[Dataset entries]
[Start of section]

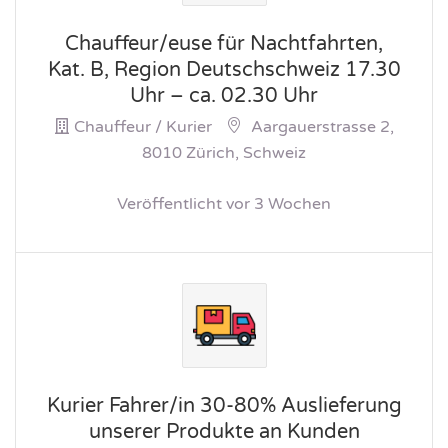
Chauffeur/euse für Nachtfahrten,
Kat. B, Region Deutschschweiz 17.30
Uhr – ca. 02.30 Uhr
Chauffeur / Kurier
Aargauerstrasse 2,
8010 Zürich, Schweiz
Veröffentlicht vor 3 Wochen
Kurier Fahrer/in 30-80% Auslieferung
unserer Produkte an Kunden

[End of section]

» **Your objective**
Scan the entries above and return each line that holds "Kurier".

» **Reply**
Chauffeur / Kurier
Kurier Fahrer/in 30-80% Auslieferung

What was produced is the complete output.